2. For people on sidewalks and in front yards, the lower fences allows for them to be seen at a greater distance and consequently by potentially more people. Tall fences up to the sidewalk not only decrease actual safety, but also the perception of safety, which makes people less likely to walk or use their front yards.


Posted by Marie, a resident of Midtown,
on Feb 17, 2016 at 5:10 pm

Marie is a registered user.

Thanks Doug, for the additional information which explains why I bothered to complain. Note that fences that violate code, like many other code violations, are investigated only if someone complains. Code enforcement that depends on complaints turns neighbors on neighbors.
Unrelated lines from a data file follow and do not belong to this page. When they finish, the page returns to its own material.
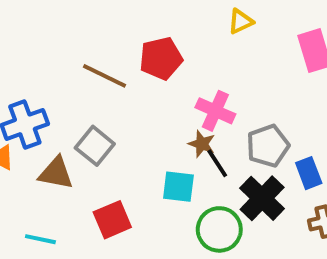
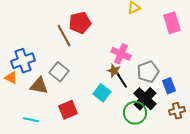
red pentagon: (161, 58) -> (80, 23), moved
brown line: (105, 76) -> (64, 36), turned 35
cyan square: (178, 187) -> (102, 93), turned 30
green circle: (219, 229) -> (135, 113), moved

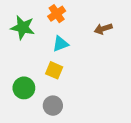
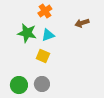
green star: (23, 28) -> (27, 33), moved
green circle: (24, 88) -> (19, 85), moved

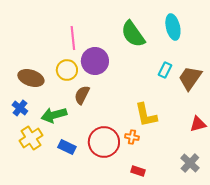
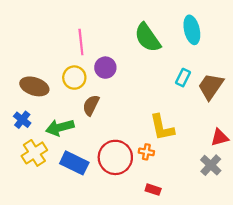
purple circle: (95, 61) -> (105, 68), size x0.7
blue rectangle: (67, 147) -> (74, 163), size x1.4
gray cross: (190, 163) -> (211, 165), moved

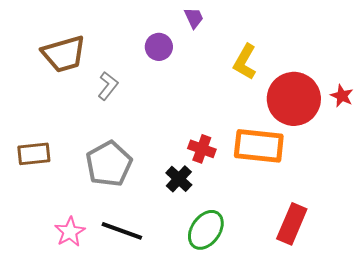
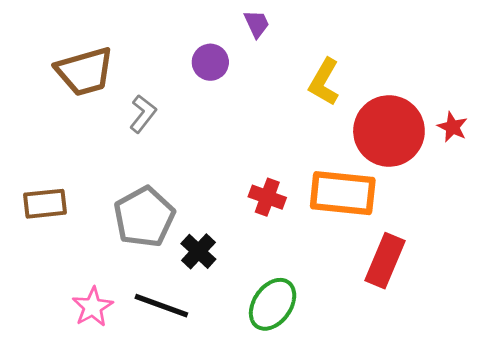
black cross: (179, 179) -> (198, 251), moved
red rectangle: (292, 224) -> (385, 261), moved

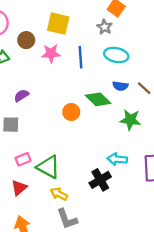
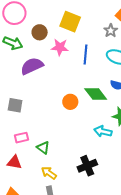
purple semicircle: (21, 96) -> (32, 66), moved, size x1.6
cyan arrow: (117, 159) -> (103, 131), moved
green triangle: (48, 167) -> (43, 148), size x0.6
red triangle: (19, 188) -> (14, 162), turned 42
Often, when property owners see other property owners putting up tall fences, they assume that it is ok and don't even realize they too are not in compliance with the code.

The lower fence also makes it more difficult to have other nonconforming uses behind the fence, like parking, accumulation of debris etc., all of which had to disappear when the fence next door was lowered to four feet.

Long stretches of six foot fences also make streets resembling tunnels. It is often combined with to vegetation in the 12 inches between the fence and the sidewalk encroaching on the sidewalk, making walking ever more difficult. Drive down the first few blocks of Loma Verde off of Alma Street to get the full effect. Some of these fences are grandfathered and others may have variances. But it still results in an ugly streetscape. Tall fences combined with overgrown vegetation and cars parked on sidewalks (possible when you have rolled curbs) leads to sidewalks that become completely impassible for pedestrians, a not unusual problem in my neighborhood south of midtown.